Carlo Milani (1977) explores the concept of landscape in a nostalgic, poetic way, in order to reproduce the dialogue between the evidence of photography and the idealism of painting.
Grew up in a house full of books of mythology and art, he says the dialogue between ancient and contemporary is inscribed in its biography: he landed from classical studies to web communication, convinced that the knowledge of different languages is requisite for creativity. He wants to create a mix of modern technology and old content, contemporary medium and historical substance.
Time and memory are two coordinates for reading his works. By contesting the division between memory and experience, Milani wants to amplify the astonishment of the spectator by proposing tranquil poetic settings that prelude a dreamlike journey.

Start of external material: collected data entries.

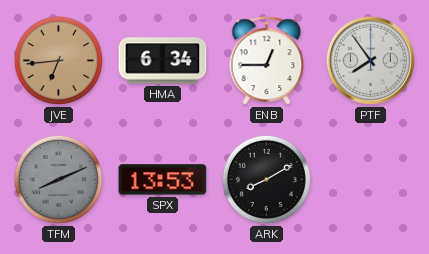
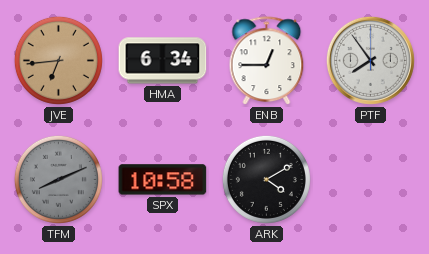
SPX: 13:53 -> 10:58
ARK: 8:10 -> 4:10
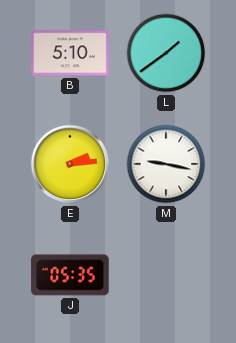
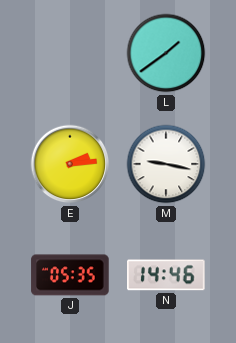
B: 5:10 -> none
N: none -> 14:46
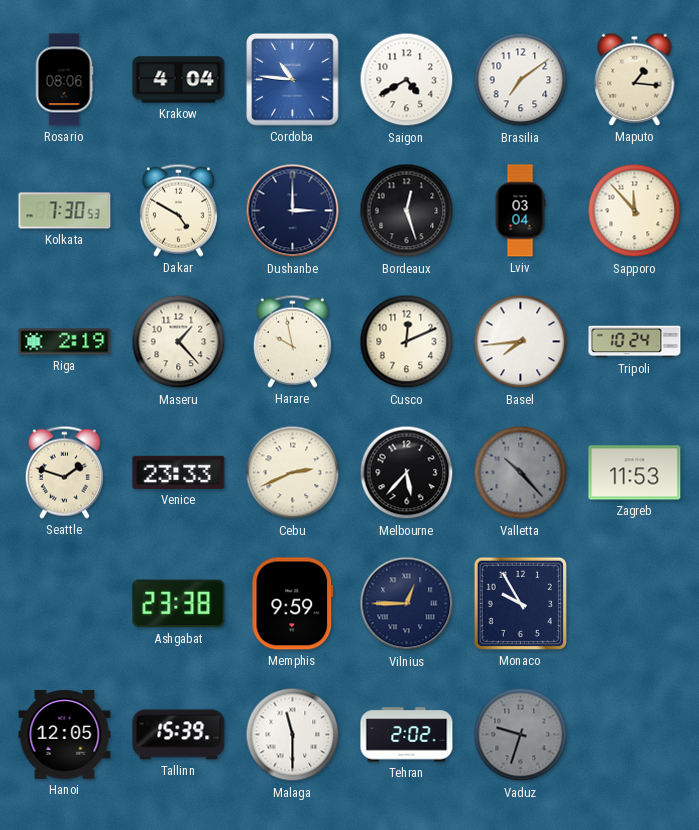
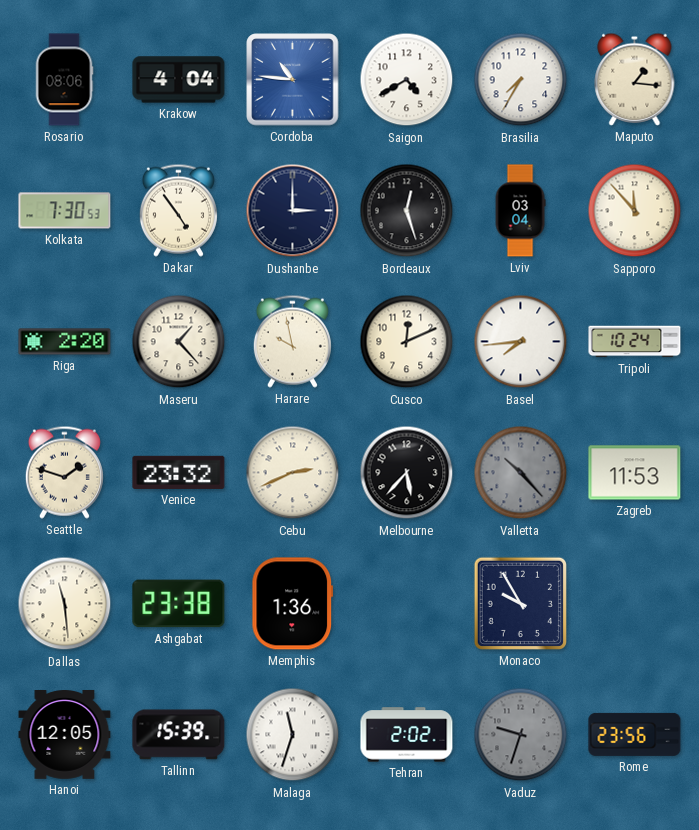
Brasilia: 7:09 -> 7:35
Dakar: 4:50 -> 4:54
Riga: 2:19 -> 2:20
Venice: 23:33 -> 23:32
Dallas: none -> 11:29
Memphis: 9:59 -> 1:36
Vilnius: 12:45 -> none
Malaga: 11:30 -> 11:33
Rome: none -> 23:56
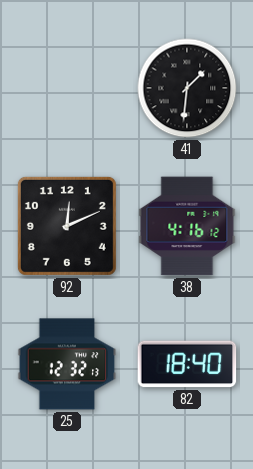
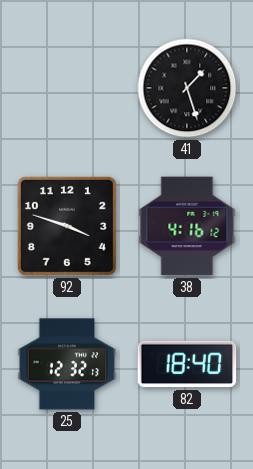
41: 1:31 -> 1:27
92: 12:11 -> 3:48
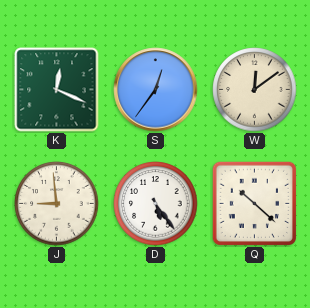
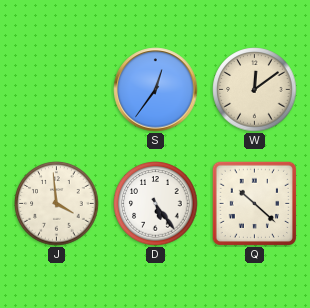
K: 12:19 -> none
J: 8:59 -> 3:59
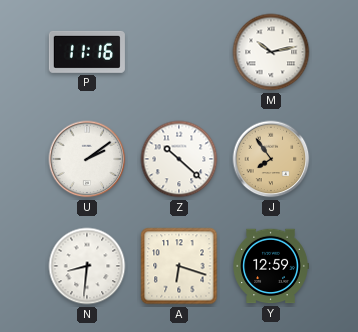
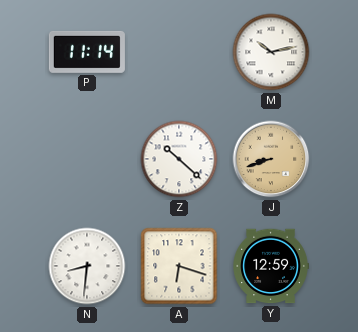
P: 11:16 -> 11:14
U: 2:09 -> none
J: 7:54 -> 8:42
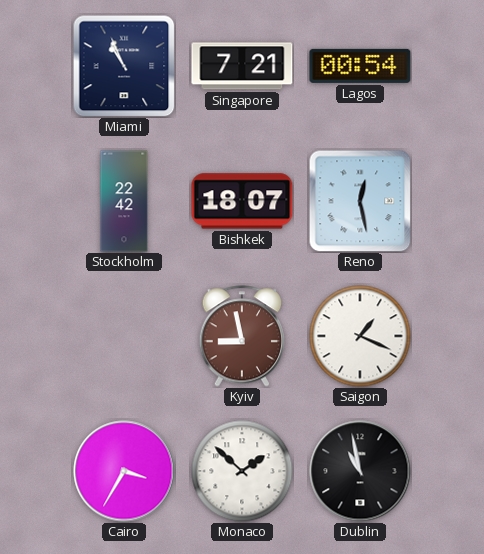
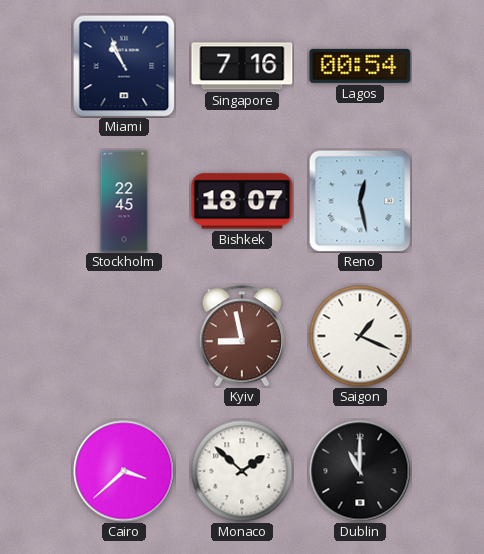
Singapore: 7:21 -> 7:16
Stockholm: 22:42 -> 22:45
Cairo: 3:35 -> 3:38
Dublin: 10:58 -> 11:00
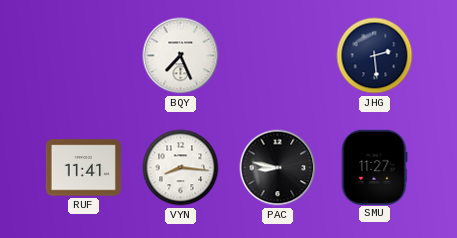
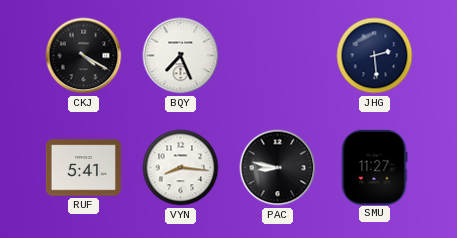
CKJ: none -> 4:20
RUF: 11:41 -> 5:41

His pictures, in fact, are often classified as “romantic” cause seem to embody some of the ideas that inspired 19th century poets, painters and philosophers: an intimate relationship with Nature, which takes on a sacred value compared to the noisy urban scene; the desire to discover humble shelters in the globalized world; an obsessive search for beauty as a path towards truth.
Inspired by Turner’s or Constable’s Romanticism, he proposes an intimate look at the landscape: rather than presenting a true reality, his works establish a link between the present of the landscape and that imagined by the photographer.
The use of textures wants to strip the grit of the shot, to allow the viewer to enter an ideal scene, without however betraying the authenticity of the location taken.